Rossman told the court that the bureau is dragging its feet on releasing inmates to home confinement and medical parole due to its own "self-imposed requirements" for the two forms of relief.
Lawyers for the government opposed the request for class certification, saying the inmates at Devens are too different to be served by a single class under a single question of law.
The detainees in the Bristol County case are represented by Ivan Espinoza-Madrigal, Oren N. Nimni, Oren M. Sellstrom and Lauren Sampson of Lawyers for Civil Rights and Reena Parikh, Muneer Ahmad and Michael J. Wishnie of Yale Law School.
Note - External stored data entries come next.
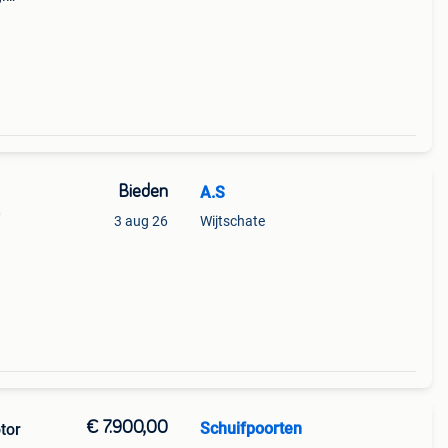
Bieden
A.S
0
3 aug 26
Wijtschate
€ 7.900,00
Schuifpoorten
tor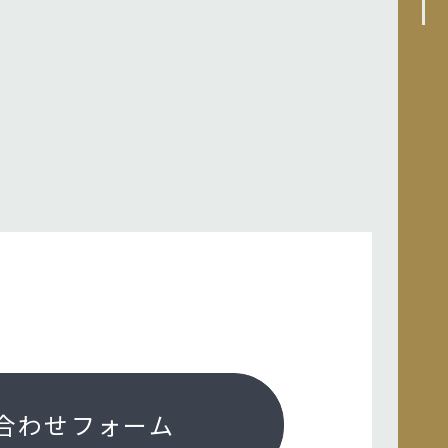
合わせフォーム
The government is represented by Thomas E. Kanwit and Michael P. Sady of the U.S. Attorney's Office for the District of Massachusetts.
The case is Savino et al. v. Hodgson et al., case number 1:20-cv-10617, in the U.S. District Court for the District of Massachusetts.
The inmates in the Devens case are represented by Jessie J. Rossman of the ACLU of Massachusetts.
FMC Devens and the Bureau of Prisons are represented by Eve A. Piemonte of the U.S. Attorney's Office for the District of Massachusetts.
The case is Grinis et al. v. Spaulding et al., case number 1:20-cv-10738, in the U.S. District Court for the District of Massachusetts.